In a monolith, you tail -f application.log and life is good. In a distributed system with 50 services across 200 containers, logs are scattered across machines, rotated independently, and disappear when containers restart. You need a centralized logging pipeline that collects, structures, stores, and makes searchable every log line from every service. Without this, debugging a production issue means SSHing into machines and hoping you find the right log before it is rotated away.

The Logging Pipeline

Every distributed logging system follows the same fundamental pipeline.

Pipeline Components

Component	Role	Examples
Log source	Generate log entries	Application code, web servers, databases
Agent/shipper	Collect and forward logs	Filebeat, Fluentd, Vector, Promtail
Buffer	Decouple collection from processing	Kafka, Redis, disk buffer
Processor	Parse, enrich, transform, filter	Logstash, Vector, Fluentd
Storage	Index and store for search	Elasticsearch, Loki, ClickHouse
Visualization	Search, dashboard, alert	Kibana, Grafana, Datadog

Structured Logging

Unstructured logs are text strings. Structured logs are key-value pairs (usually JSON). Structured logging is not optional at scale — it is the difference between grepping through millions of text lines and running precise queries.

python

import json
import logging
import sys
from datetime import datetime, timezone
from typing import Any


class StructuredLogger:
    """JSON-structured logging for distributed systems."""
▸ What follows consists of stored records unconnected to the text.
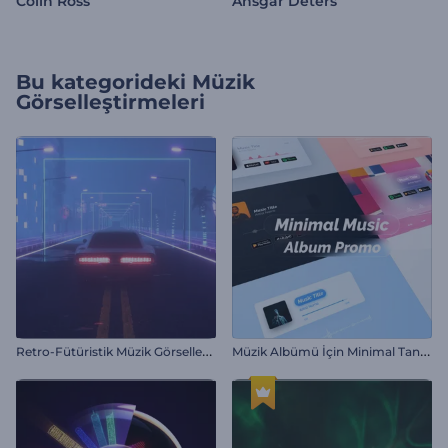
Colin Ross
Ansgar Deters
Bu kategorideki
Müzik
Görselleştirmeleri
R
etro-Fütüristik Müzik Görselleştirici
M
üzik Albümü İçin Minimal Tanıtım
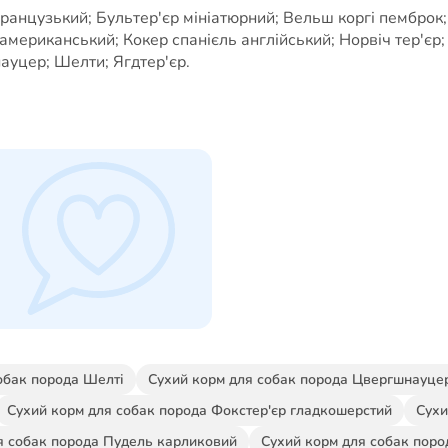
французький; Бультер'єр мініатюрний; Вельш коргі пемброк;
ь американський; Кокер спанієль англійський; Норвіч тер'єр
уцер; Шелти; Ягдтер'єр.
обак порода Шелті
Сухий корм для собак порода Цвергшнауце
Сухий корм для собак порода Фокстер'єр гладкошерстий
Сухи
я собак порода Пудель карликовий
Сухий корм для собак поро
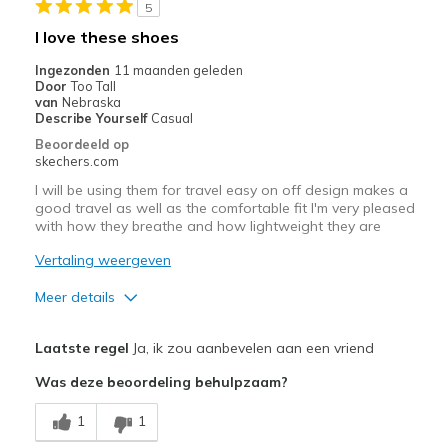
5
View On Shoes
Shoes are for Wearing
I love these shoes
Ingezonden
11 maanden geleden
Door
Too Tall
van
Nebraska
Describe Yourself
Casual
Beoordeeld op
skechers.com
I will be using them for travel easy on off design makes a
good travel as well as the comfortable fit I'm very pleased
with how they breathe and how lightweight they are
Vertaling weergeven
Meer details
Pluspunten
Laatste regel
Ja, ik zou aanbevelen aan een vriend
Attractive Design
Was deze beoordeling behulpzaam?
Breathe Well
1
1
Comfortable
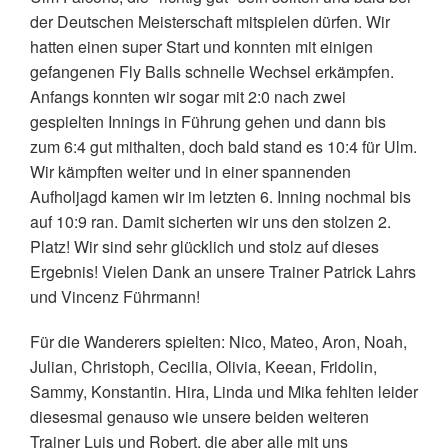
der Deutschen Meisterschaft mitspielen dürfen. Wir
hatten einen super Start und konnten mit einigen
gefangenen Fly Balls schnelle Wechsel erkämpfen.
Anfangs konnten wir sogar mit 2:0 nach zwei
gespielten Innings in Führung gehen und dann bis
zum 6:4 gut mithalten, doch bald stand es 10:4 für Ulm.
Wir kämpften weiter und in einer spannenden
Aufholjagd kamen wir im letzten 6. Inning nochmal bis
auf 10:9 ran. Damit sicherten wir uns den stolzen 2.
Platz! Wir sind sehr glücklich und stolz auf dieses
Ergebnis! Vielen Dank an unsere Trainer Patrick Lahrs
und Vincenz Führmann!
Für die Wanderers spielten: Nico, Mateo, Aron, Noah,
Julian, Christoph, Cecilia, Olivia, Keean, Fridolin,
Sammy, Konstantin. Hira, Linda und Mika fehlten leider
diesesmal genauso wie unsere beiden weiteren
Trainer Luis und Robert, die aber alle mit uns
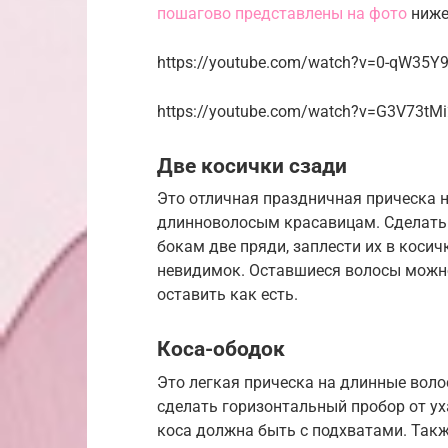
пошагово представлены на фото
ниже
https://youtube.com/watch?v=0-qW35Y
https://youtube.com/watch?v=G3V73tM
Две косички сзади
Это отличная праздничная прическа н
длинноволосым красавицам. Сделать 
бокам две пряди, заплести их в коси
невидимок. Оставшиеся волосы можно
оставить как есть.
Коса-ободок
Это легкая прическа на длинные воло
сделать горизонтальный пробор от уха
коса должна быть с подхватами. Такж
    def __init__(self, service_name: str, version: str):
        self.service_name = service_name
        self.version = version
        self.logger = logging.getLogger(service_name)
        self.logger.setLevel(logging.DEBUG)

        handler = logging.StreamHandler(sys.stdout)
        handler.setFormatter(StructuredFormatter(service_name, version))
        self.logger.addHandler(handler)

    def info(self, message: str, **context):
        self.logger.info(message, extra={"context": context})

    def error(self, message: str, **context):
        self.logger.error(message, extra={"context": context})

    def warn(self, message: str, **context):
        self.logger.warning(message, extra={"context": context})


class StructuredFormatter(logging.Formatter):
    def __init__(self, service_name: str, version: str):
        super().__init__()
        self.service_name = service_name
        self.version = version

    def format(self, record: logging.LogRecord) -> str:
        log_entry = {
            "timestamp": datetime.now(timezone.utc).isoformat(),
            "level": record.levelname,
            "service": self.service_name,
            "version": self.version,
            "message": record.getMessage(),
            "logger": record.name,
            "thread": record.threadName,
        }

        # Add structured context
        context = getattr(record, "context", {})
        if context:
            log_entry.update(context)

        # Add exception info
        if record.exc_info and record.exc_info[0]:
            log_entry["exception"] = {
                "type": record.exc_info[0].__name__,
                "message": str(record.exc_info[1]),
                "stacktrace": self.formatException(record.exc_info),
            }

        return json.dumps(log_entry)


# Usage
logger = StructuredLogger("order-service", "1.5.2")

logger.info("Order created",
    order_id="ord_123",
    user_id="usr_456",
    total=99.99,
    items_count=3,
    correlation_id="req_abc"
)
# Output:
# {"timestamp":"2026-03-25T10:30:00+00:00","level":"INFO","service":"order-service",
#  "version":"1.5.2","message":"Order created","order_id":"ord_123",
#  "user_id":"usr_456","total":99.99,"items_count":3,"correlation_id":"req_abc"}

Structured vs Unstructured

# Unstructured — hard to parse, impossible to query
2026-03-25 10:30:00 INFO Order created for user usr_456, order ord_123, total $99.99

# Structured — every field is queryable
{"timestamp":"2026-03-25T10:30:00Z","level":"INFO","message":"Order created",
 "order_id":"ord_123","user_id":"usr_456","total":99.99}

Aspect	Unstructured	Structured (JSON)
Human readability	Good in terminal	Harder in raw form
Machine parseability	Regex nightmare	Trivial
Query capability	Full-text search only	Field-level queries
Storage efficiency	Smaller	Larger (field names repeated)
Schema evolution	No schema to evolve	Add fields freely
Alerting rules	Fragile (regex-based)	Precise (field-based)

Correlation IDs

In a distributed system, a single user request may touch 10 services. A correlation ID (also called trace ID or request ID) links all log entries for a single request across all services.

python

import uuid
from contextvars import ContextVar
from functools import wraps

# Thread-safe context variable for correlation ID
correlation_id_var: ContextVar[str] = ContextVar('correlation_id', default='')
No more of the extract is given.